Aim of the task -> The lines below, from the one holding "FRETE GRÁTIS 299*" through the one holding "65% z nich odwiedziło", are to be restated word for word, with all images left out.

-*-

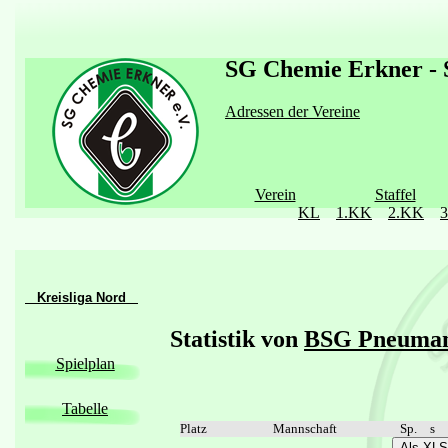
SG Chemie Erkner - S
Adressen der Vereine
Verein
Staffel
KL
1.KK
2.KK
Kreisliga Nord
Statistik von
BSG Pneuman
Spielplan
Tabelle
Platz
Mannschaft
Sp.
s
Als XLS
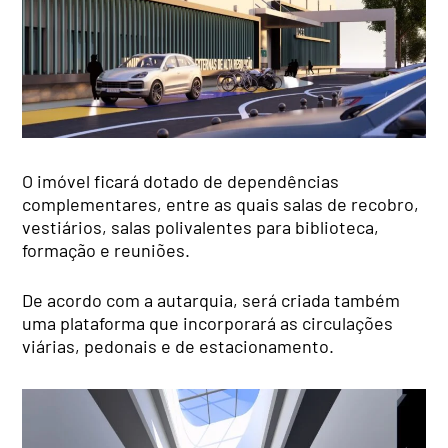
O imóvel ficará dotado de dependências
complementares, entre as quais salas de recobro,
vestiários, salas polivalentes para biblioteca,
formação e reuniões.
De acordo com a autarquia, será criada também
uma plataforma que incorporará as circulações
viárias, pedonais e de estacionamento.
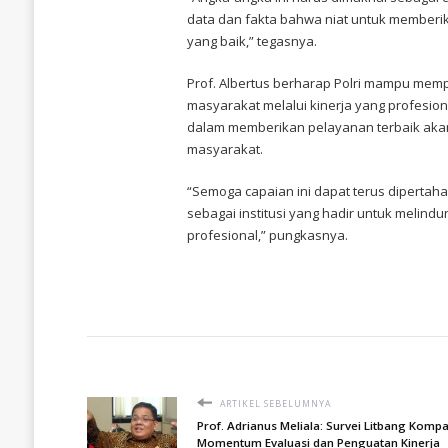
data dan fakta bahwa niat untuk memberik
yang baik,” tegasnya.
Prof. Albertus berharap Polri mampu mem
masyarakat melalui kinerja yang profesion
dalam memberikan pelayanan terbaik akan s
masyarakat.
“Semoga capaian ini dapat terus dipertaha
sebagai institusi yang hadir untuk melin
profesional,” pungkasnya.
ARTIKEL SEBELUMNYA
Prof. Adrianus Meliala: Survei Litbang Kompa
Momentum Evaluasi dan Penguatan Kinerja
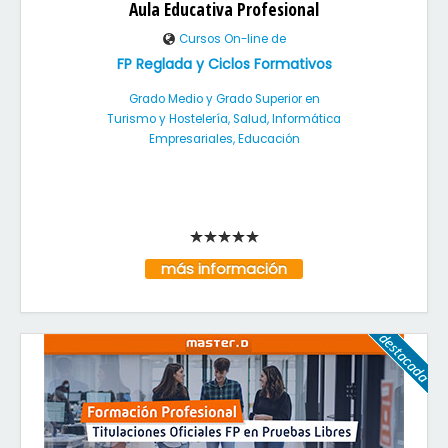
Aula Educativa Profesional
Cursos On-line de
FP Reglada y Ciclos Formativos
Grado Medio y Grado Superior en
Turismo y Hostelería, Salud, Informática
Empresariales, Educación
más información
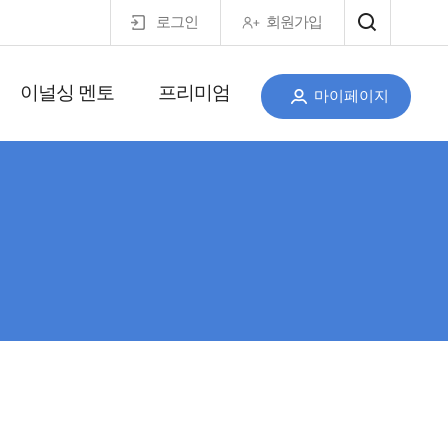
로그인
회원가입
이널싱 멘토
프리미엄
마이페이지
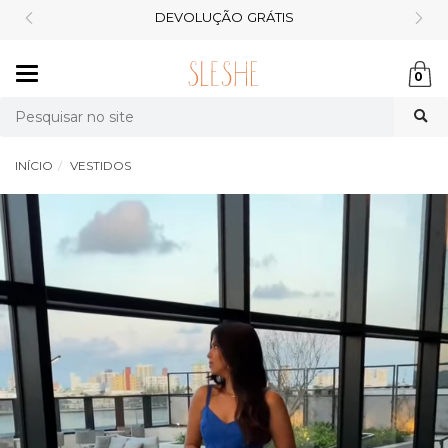
FRETE GRÁTIS 299*
Mudar
0
navegação
Busca
INÍCIO
VESTIDOS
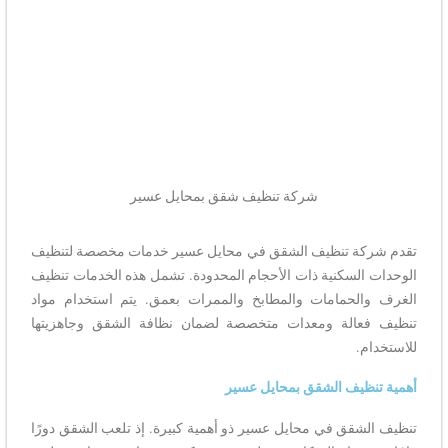
شركة تنظيف شقق بمحايل عسير
تقدم شركة تنظيف الشقق في محايل عسير خدمات مخصصة لتنظيف
الوحدات السكنية ذات الأحجام المحدودة. تشمل هذه الخدمات تنظيف
الغرف والحمامات والمطابخ والممرات بعمق. يتم استخدام مواد
تنظيف فعالة ومعدات متخصصة لضمان نظافة الشقق وجاهزيتها
للاستخدام.
أهمية تنظيف الشقق بمحايل عسير
تنظيف الشقق في محايل عسير ذو أهمية كبيرة. إذ تلعب الشقق دورًا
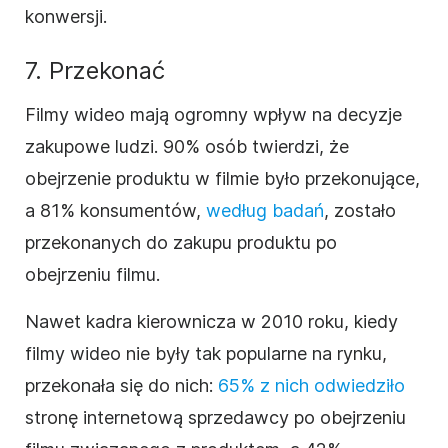
konwersji.
7. Przekonać
Filmy wideo mają ogromny wpływ na decyzje
zakupowe ludzi. 90% osób twierdzi, że
obejrzenie produktu w filmie było przekonujące,
a 81% konsumentów,
według badań
, zostało
przekonanych do zakupu produktu po
obejrzeniu filmu.
Nawet kadra kierownicza w 2010 roku, kiedy
filmy wideo nie były tak popularne na rynku,
przekonała się do nich:
65% z nich odwiedziło
stronę internetową sprzedawcy po obejrzeniu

-*-

Your solution ->
FRETE GRÁTIS 299*
Mudar
0
navegação
Busca
INÍCIO
VESTIDOS
شركة تنظيف شقق بمحايل عسير
تقدم شركة تنظيف الشقق في محايل عسير خدمات مخصصة لتنظيف
الوحدات السكنية ذات الأحجام المحدودة. تشمل هذه الخدمات تنظيف
الغرف والحمامات والمطابخ والممرات بعمق. يتم استخدام مواد
تنظيف فعالة ومعدات متخصصة لضمان نظافة الشقق وجاهزيتها
للاستخدام.
أهمية تنظيف الشقق بمحايل عسير
تنظيف الشقق في محايل عسير ذو أهمية كبيرة. إذ تلعب الشقق دورًا
konwersji.
7. Przekonać
Filmy wideo mają ogromny wpływ na decyzje
zakupowe ludzi. 90% osób twierdzi, że
obejrzenie produktu w filmie było przekonujące,
a 81% konsumentów,
według badań
, zostało
przekonanych do zakupu produktu po
obejrzeniu filmu.
Nawet kadra kierownicza w 2010 roku, kiedy
filmy wideo nie były tak popularne na rynku,
przekonała się do nich:
65% z nich odwiedziło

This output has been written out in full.